In the current times, it is important for organisations to focus on the cybersecurity aspect of the organisation.
But the questions is how do you improve the cybersecurity of an organisation?
This was discussed in the panel discussion at W.Media’s Digital Week South Asia edition titled ‘Why the importance of Enterprise cybersecurity should never be misjudged in Sri Lanka’. Moderated by Sujit Christy, Board Member, Colombo Chapter & Group CISO, John Keells Holdings PLC, Sri Lanka. The panellists included Roshan Razik, Head of Technology Operations & Information Security, Pearson Lanka. Nirosh Ananda, Chief Information Security Engineer, Sri Lanka CERT. Sunari Dandeniya, CISO, Commerical Bank of Ceylon PLC.
Not many cases of cyber-attacks are reported.
“There has been an increase in the number of cyber-attacks on organisations. But there are still certain things which have to be fixed when it comes to cyber security”, Sunari Dandeniya.
She further pointed out that sometimes it gets difficult for organisations to get it right and spending more does not mean an increased protection.
Getting it correct is hard because it’s just not a technical problem and also the cyber security laws and practices are not yet developed to handle all the breach and attack. These in turn make things difficult.
Cyber security should not be misjudged as people tend to take certain things for granted. She gave an example of how we might have the protection for our systems in the office but do we have the same protection on our mobile phones.
Amongst the few things that organisations can do to prevent cyber-attacks organisations should decide as to what is the most important data that they want to protect and prioritise their assets and evaluate the kind of impact that a cyber-attack could possibly have on the organisation and accordingly take a risk based approach, added Dandeniya
She further pointed to the importance of building security solutions and it should be made a part of the process and not be kept for the last. It should be built in. Training and awareness is also an important factor of cybersecurity.
Why aren’t organisations taking cybersecurity seriously
In Sri Lanka alone there were more than 100 ransomware attacks during the pandemic.
“Cybersecurity earlier was not taken seriously as it is in the current times. The magnitude and the probability of the cyber-attacks has increased in recent times and the impact has also higher”, said Nirosh Ananda
He further added that people at times don’t take cybersecurity seriously because they think that a simple firewall will be enough to prevent the attack and monitor the possibilities.
Creating awareness amongst the employees is extremely important because in the current times when people are working from home from different areas. Awareness with regard to possible cyber threats would benefit the organisation at large.
Nirosh further added that times organisations only invest in cybersecurity only when they have experienced some sort of cyber-attack, otherwise many times organisations don’t think critically about the possible threats to the organisations.
Understanding what is critical to the business and accordingly building a cybersecurity plan.
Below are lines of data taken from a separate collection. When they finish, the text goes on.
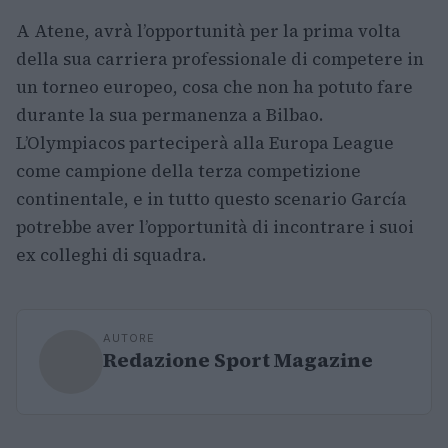
A Atene, avrà l’opportunità per la prima volta
della sua carriera professionale di competere in
un torneo europeo, cosa che non ha potuto fare
durante la sua permanenza a Bilbao.
L’Olympiacos parteciperà alla Europa League
come campione della terza competizione
continentale, e in tutto questo scenario García
potrebbe aver l’opportunità di incontrare i suoi
ex colleghi di squadra.
AUTORE
Redazione Sport Magazine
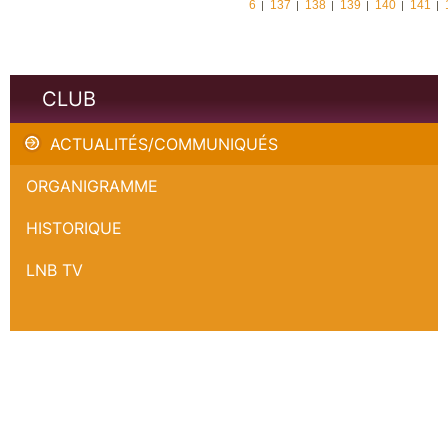
6
137
138
139
140
141
CLUB
ACTUALITÉS/COMMUNIQUÉS
ORGANIGRAMME
HISTORIQUE
LNB TV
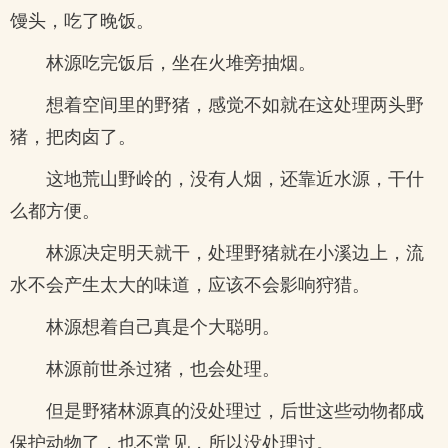
馒头，吃了晚饭。
林源吃完饭后，坐在火堆旁抽烟。
想着空间里的野猪，感觉不如就在这处理两头野
猪，把肉卤了。
这地荒山野岭的，没有人烟，还靠近水源，干什
么都方便。
林源决定明天就干，处理野猪就在小溪边上，流
水不会产生太大的味道，应该不会影响狩猎。
林源想着自己真是个大聪明。
林源前世杀过猪，也会处理。
但是野猪林源真的没处理过，后世这些动物都成
保护动物了，也不常见，所以没处理过。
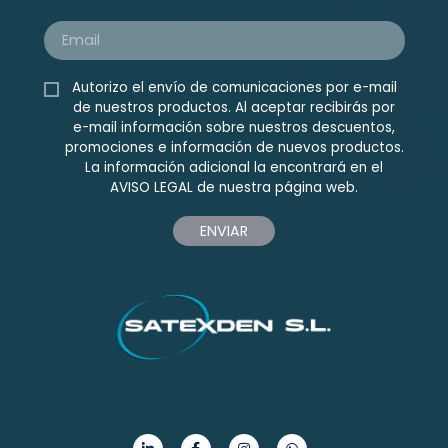
Autorizo el envío de comunicaciones por e-mail
de nuestros productos. Al aceptar recibirás por
e-mail información sobre nuestros descuentos,
promociones e información de nuevos productos.
La información adicional la encontrará en el
AVISO LEGAL
de nuestra página web.
ENVIAR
Every organization has different priorities and works accordingly.
“With organisations moving towards digital transformation from the last twelve to eighteen months and organisations adapting to the cloud. IoT devices are coming in people are working from home, we need to ensure that our cybersecurity platforms cover diverse aspects or possible threats”, said Razik
He further added that it is important for organisations to have a strong IT service management system and the ability to resolve the issues as soon as possible.
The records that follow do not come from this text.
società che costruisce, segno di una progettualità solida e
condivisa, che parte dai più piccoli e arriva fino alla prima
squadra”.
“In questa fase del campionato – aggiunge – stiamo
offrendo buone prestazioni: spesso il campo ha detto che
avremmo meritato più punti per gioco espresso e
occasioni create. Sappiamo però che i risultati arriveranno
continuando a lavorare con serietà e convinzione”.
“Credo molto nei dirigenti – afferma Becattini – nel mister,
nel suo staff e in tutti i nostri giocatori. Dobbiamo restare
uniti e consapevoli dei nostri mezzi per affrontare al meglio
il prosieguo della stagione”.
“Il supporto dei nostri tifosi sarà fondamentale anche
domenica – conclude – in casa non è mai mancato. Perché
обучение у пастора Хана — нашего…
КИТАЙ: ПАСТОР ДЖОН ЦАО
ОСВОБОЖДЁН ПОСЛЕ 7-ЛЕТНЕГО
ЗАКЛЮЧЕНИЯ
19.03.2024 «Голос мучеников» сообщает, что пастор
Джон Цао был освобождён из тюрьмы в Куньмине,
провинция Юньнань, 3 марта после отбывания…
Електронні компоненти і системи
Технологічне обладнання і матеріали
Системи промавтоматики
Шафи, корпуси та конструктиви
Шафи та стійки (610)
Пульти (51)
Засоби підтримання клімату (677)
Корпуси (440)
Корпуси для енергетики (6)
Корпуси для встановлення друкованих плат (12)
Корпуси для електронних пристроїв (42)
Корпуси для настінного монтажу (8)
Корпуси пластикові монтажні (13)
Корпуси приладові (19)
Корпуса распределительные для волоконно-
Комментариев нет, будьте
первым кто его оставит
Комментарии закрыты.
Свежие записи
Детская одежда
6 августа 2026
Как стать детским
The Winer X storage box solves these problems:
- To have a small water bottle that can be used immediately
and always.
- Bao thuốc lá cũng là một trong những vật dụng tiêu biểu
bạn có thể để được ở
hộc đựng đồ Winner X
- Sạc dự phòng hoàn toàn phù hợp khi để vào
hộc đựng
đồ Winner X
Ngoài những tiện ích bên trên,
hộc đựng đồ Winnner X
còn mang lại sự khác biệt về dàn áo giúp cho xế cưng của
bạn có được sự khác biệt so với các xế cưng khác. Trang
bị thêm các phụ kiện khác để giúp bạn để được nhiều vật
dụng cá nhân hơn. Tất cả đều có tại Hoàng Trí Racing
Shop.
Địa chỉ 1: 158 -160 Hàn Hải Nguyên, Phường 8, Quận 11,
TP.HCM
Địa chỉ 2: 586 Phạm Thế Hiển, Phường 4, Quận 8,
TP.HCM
It is also important to invest in areas and people who are experts in advising the organisations with regards to the possible ways of preventing a threat. There should be more CISO’s for the number of technical people present on ground.
The adaptation of the cloud environment is accelerating the process of digital transformation and there is a constant need of delivering fast to the market and the business requirements are driving the fundamental changes in the organisations.
It is important for the organisations to give the priority to the cybersecurity aspect of an organisation.
“As security professionals we need to change and adopt a new mindset and build relationships with the internal stakeholders and find innovative ways to achieve security requirements without becoming a blockage for the organisations in delivering the objectives”, stated Roshan.